L'article fait même état d'un contact fructueux entre Madame Larson & la cheffe d'un département de Facebook active dans le domaine des innovations médicales et des partenariats. Elles ont toutes deux commencé à explorer comment le projet intitulé Vaccine Confidence Project (confidence= confiance) pourrait aider FB à concevoir des messages qui auraient davantage d'impact non seulement pour un hypothétique vaccin Covid-19, mais aussi en faveur de la vaccination contre la grippe et pour des immunisations de routine pour les enfants.
L'article se conclut sur comment aborder les gens qui ne veulent pas se faire vacciner. Parlez-leur, nous dit-elle. Cherchez un point d'entrée. Montrez de la compréhension et de l'empathie pour les complexités embrouillées qu'implique le fait d'être un humain...
Construire la confiance se fait chaque jour, cela nécessite de changer sa façon d'envisager les choses, pas d'inventer chaque jour de nouvelles instructions à suivre...

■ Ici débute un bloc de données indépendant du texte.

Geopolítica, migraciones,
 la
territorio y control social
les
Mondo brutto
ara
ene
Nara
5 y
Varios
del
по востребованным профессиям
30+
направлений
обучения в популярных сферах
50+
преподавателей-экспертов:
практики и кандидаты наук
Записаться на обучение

« People don't care about what you know, unless they know that you care. » (attribuée à F. D. Roosevelt, mais qu'elle a entendu citer par le U.S. Surgeon General, le Dr. Jerome adams.): Les gens s'en foutent de ce que vous savez, à moins qu'ils sachent que vous ne vous en foutez pas...
Déjargonner la science
Ensuite, parmi les scientifiques qui prennent la parole et la plume, il en est un qui me semble avoir compris qu'il est possible de s'exprimer clairement sans jargonner: Monsieur Bernard Rentier, virologue, recteur honoraire de l'Université de Liège, prend régulièrement la plume sur un blog qu'il a intitulé Ouvertures immédiates. Voici le lien: https://bernardrentier.wordpress.com/
Conserver l'intégrité de nos droits d'humains
Enfin, sur les manquements aux règles du droit, La ligue des droits humains joue un rôle essentiel en Belgique, avec son homologue néerlandophone. Voici une de leurs dernières prises de position sur la COVID-19 constatant que "C’est en temps de crise que nos droits sont le plus en danger !"

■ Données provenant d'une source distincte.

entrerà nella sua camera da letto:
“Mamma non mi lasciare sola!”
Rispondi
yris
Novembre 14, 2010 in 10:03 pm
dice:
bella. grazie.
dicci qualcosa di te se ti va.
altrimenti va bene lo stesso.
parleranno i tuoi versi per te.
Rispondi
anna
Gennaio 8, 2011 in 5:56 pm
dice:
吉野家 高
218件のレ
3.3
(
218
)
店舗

En guise de conclusion, cet essai
- reformule philosophiquement, grâce à Éric Delassus et Bento Spinoza, la place de notre corps dans la nature,& nous fait mieux appréhender comment mettre en place de façon adéquate un comportement adossé à ce que nous en disent les chercheurs et les médecins,
- pour ensuite passer la parole à une anthropologue broyeuse de rumeurs;
- elle est suivie par un virologue qui nous aide à comprendre clairement les enjeux scientifiques & médicaux de la pandémie en cours.
- & enfin, parce que nos droits d'humains sont aussi essentiels que notre santé préservée, La Ligue des droits humains formule juridiquement les conditions d'un maintien optimal de la démocratie malgré la pandémie.
Il me semble que le balayage large offert par leurs réflexions autorisées peut nous aider à nous faufiler à travers les mailles des trop nombreux filets tendus sur notre chemin, prêts à nous faire trébucher.